I have also been fighting with this problem. My solution was to revert to 0.8.1 of AsyncMqtt: https://github.com/marvinroger/async-mqtt-client/releases/tag/v0.8.1 (remember to build clean and rebuild everything)

beckenc commented 5 years ago

Same problem here. @timpur @marvinroger any solution ?

This is my workaround for going into deep sleep

void onHomieEvent(const HomieEvent& event) {
  static bool readyToSleep = false;
  switch (event.type) {
    case HomieEventType::READY_TO_SLEEP:
      WiFi.disconnect();    // Calling doDeepSleep() at this point sometimes causes exceptions due to asynchronous arrival 
                            // of WIFI_DISCONNECTED. WDT wakes up the Device immediatly after the exception. So deep sleep does not work.
                            // To work around this, I decided to inherit this task to the WIFI_DISCONNECTED event.
      readyToSleep = true;
      break;
    case HomieEventType::WIFI_DISCONNECTED:
      if(readyToSleep)
        Homie.doDeepSleep(publishIntervalSetting.get() * 1000000);
      break;
  }
}

For a workaround / hotfix within the framework, I'd suggest to disable the onStationModDisconnected callback of the WiFi before every restart and deepSleep.

WiFi.onStationModeDisconnected([](const WiFiEventStationModeDisconnected&){});
ESP.restart();
WiFi.onStationModeDisconnected([](const WiFiEventStationModeDisconnected&){});
ESP.deepSleep();
nougad commented 5 years ago

I can confirm the WiFi is not correctly stopped and @nuccleon patch helps. Is a PR with the proposed workaround welcomed? I'm happy to change the two lines.
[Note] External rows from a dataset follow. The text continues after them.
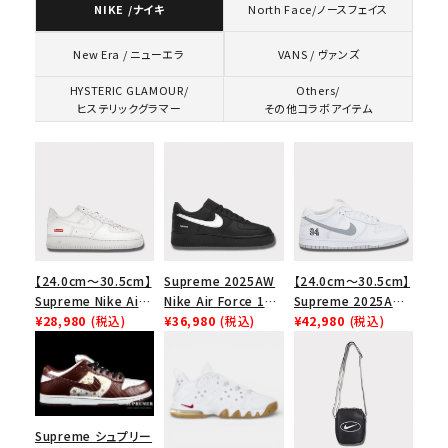
NIKE /ナイキ
North Face/ノースフェイス
VANS / ヴァンズ
New Era / ニューエラ
HYSTERIC GLAMOUR/
Others/
ヒステリックグラマー
その他コラボアイテム
【24.0cm～30.5cm】
Supreme 2025AW
【24.0cm～30.5cm】
Supreme Nike Air
Nike Air Force 1
Supreme 2025AW
Force 1 Low シュプ
¥28,980
(税込)
Low シュプリーム ナ
¥36,980
(税込)
Nike SB Dunk Low
¥42,980
(税込)
リーム ナイキエアフォ
イキエアフォース１ス
ナイキ SB ダンク ロ
ース１スニーカー シ
ニーカー シューズ ブ
ー スニーカー ホワイ
ューズ ホワイト
ラック
ト
キーワードから探す
Supreme シュプリー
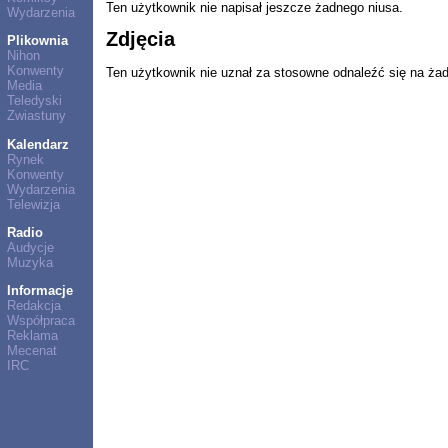
Ten użytkownik nie napisał jeszcze żadnego niusa.
Wydarzenia
Zdjęcia
Plikownia
Nihon
Konwenty
Ten użytkownik nie uznał za stosowne odnaleźć się na ża
Media
Teledyski
Zwiastuny
Kalendarz
Rynek
Konwenty
Wydarzenia
Telewizja
Radio
Audycje
Muzyka
Informacje
Redakcja
Współpraca
Reklama
Mecenat
IRC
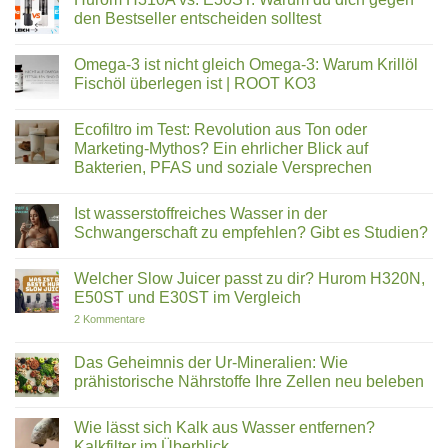
macht
aus
Mehr
den Bestseller entscheiden solltest
dem
Wohlbefinden
eigenen
dank
Keine
Garten
Physik:
Kommentare
Omega-3 ist nicht gleich Omega-3: Warum Krillöl
Wie
zu
Fusion2Life
Hurom
Fischöl überlegen ist | ROOT KO3
mit
H310A
modernen
vs.
Keine
Technologien
E30ST:
Kommentare
Ecofiltro im Test: Revolution aus Ton oder
überzeugt
Warum
zu
du
Omega-
Marketing-Mythos? Ein ehrlicher Blick auf
dich
3
Bakterien, PFAS und soziale Versprechen
gegen
ist
den
nicht
Keine
Bestseller
gleich
Kommentare
entscheiden
Omega-
Ist wasserstoffreiches Wasser in der
zu
solltest
3:
Ecofiltro
Schwangerschaft zu empfehlen? Gibt es Studien?
Warum
im
Krillöl
Test:
Keine
Fischöl
Revolution
Kommentare
überlegen
Welcher Slow Juicer passt zu dir? Hurom H320N,
aus
zu
ist
Ton
Ist
E50ST und E30ST im Vergleich
|
oder
wasserstoffreiches
ROOT
Marketing-
Wasser
zu
2 Kommentare
KO3
Mythos?
in
Welcher
Ein
der
Slow
ehrlicher
Schwangerschaft
Juicer
Das Geheimnis der Ur-Mineralien: Wie
Blick
zu
passt
prähistorische Nährstoffe Ihre Zellen neu beleben
auf
empfehlen?
zu
Bakterien,
Gibt
dir?
Keine
PFAS
es
Hurom
Kommentare
und
Studien?
H320N,
Wie lässt sich Kalk aus Wasser entfernen?
zu
soziale
E50ST
Das
Kalkfilter im Überblick.
Versprechen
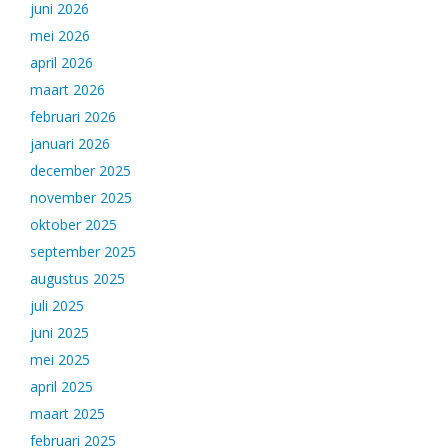
juni 2026
mei 2026
april 2026
maart 2026
februari 2026
januari 2026
december 2025
november 2025
oktober 2025
september 2025
augustus 2025
juli 2025
juni 2025
mei 2025
april 2025
maart 2025
februari 2025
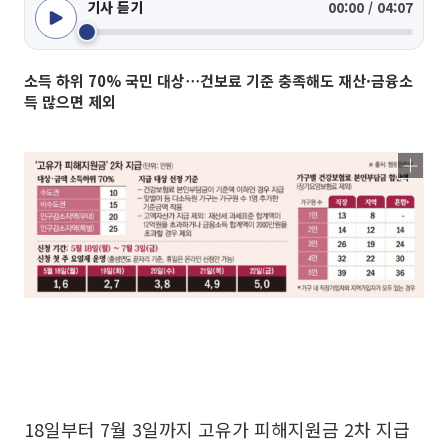
기사 듣기
00:00 / 04:07
소득 하위 70% 국민 대상⋯건보료 기준 충족해도 재산·금융소
득 많으면 제외
18일부터 7월 3일까지 고유가 피해지원금 2차 지급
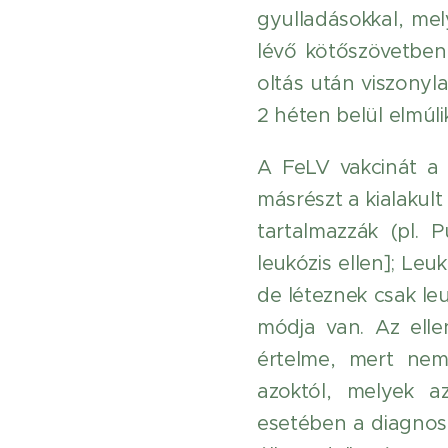
gyulladásokkal, me
lévő kötőszövetben,
oltás után viszonyl
2 héten belül elmúlik
A FeLV vakcinát a 
másrészt a kialakul
tartalmazzák (pl. 
leukózis ellen]; Leu
de léteznek csak leu
módja van. Az ell
értelme, mert nem 
azoktól, melyek a
esetében a diagnos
I got a Exception Cause: 28 as well:

0x4024f89e: tcp_output at /home/gauchard/dev/esp8266/esp8266/tools/sdk/lwip2/builder/lwip2-src/src/core/tcp_out.c:1262
0x40100211: std::function<void (void*, AsyncClient*)>::operator()(void*, AsyncClient*) const at ??:?
0x40228780: AsyncClient::close(bool) at ??:?
0x402287ad: AsyncClient::close(bool) at ??:?
0x402284bd: AsyncClient::send() at ??:?
0x4021a121: AsyncMqttClient::subscribe(char const*, unsigned char) at ??:?
0x4020689a: HomieInternals::BootNormal::_onMqttPublish(unsigned short) at ??:?
0x40229492: std::_Function_handler<void (char*, char*, AsyncMqttClientMessageProperties, unsigned int, unsigned int, unsigned int), std::_Bind<std::_Mem_fn<void (HomieInternals::BootNormal::*)(char*, char*, AsyncMqttClientMessageProperties, unsigned int, unsigned int, unsigned int)> (HomieInternals::BootNormal*, std::_Placeholder<1>, std::_Placeholder<2>, std::_Placeholder<3>, std::_Placeholder<4>, std::_Placeholder<5>, std::_Placeholder<6>)> >::_M_invoke(std::_Any_data const&, char*, char*, AsyncMqttClientMessageProperties, unsigned int, unsigned int, unsigned int) at ??:?
0x40100103: std::function<void (unsigned short)>::operator()(unsigned short) const at ??:?
0x4021a975: AsyncMqttClient::_onPubAck(unsigned short) at ??:?
0x40204ebc: std::_Function_base::_Base_manager<std::_Bind<std::_Mem_fn<void (HomieInternals::BootNormal::*)(char*, char*, AsyncMqttClientMessageProperties, unsigned int, unsigned int, unsigned int)> (HomieInternals::BootNormal*, std::_Placeholder<1>, std::_Placeholder<2>, std::_Placeholder<3>, std::_Placeholder<4>, std::_Placeholder<5>, std::_Placeholder<6>)> >::_M_manager(std::_Any_data&, std::_Any_data const&, std::_Manager_operation) at ??:?

which is related to a double send() on close and fixed in async-mqtt-client: https://github.com/marvinroger/async-mqtt-client/commit/8bd918bfeb2f197afa8b0cb5d278ab2942c62ccb

But the commit before that changes the behavior of onDisconnect callback: https://github.com/marvinroger/async-mqtt-client/issues/160 and homie is stuck at Offline message acknowledged. Disconnecting MQTT...

luebbe commented 5 years ago

A PR is always welcome. Please make it against develop-v3, because we decided to stop development on the develop (v2.x) branch.

VyacheslavKorotach commented 4 years ago

.. In my case, the same issue was solved in that way: wifi_set_opmode(NULL_MODE); delay(100); ESP.deepSleep(sleep_duration * 1000, WAKE_RF_DEFAULT);

stritti commented 4 years ago

A PR is always welcome. Please make it against develop-v3, because we decided to stop development on the develop (v2.x) branch.

we have refactored the repository currently. #develop is now as expected the latest development. Please create PR against develop now.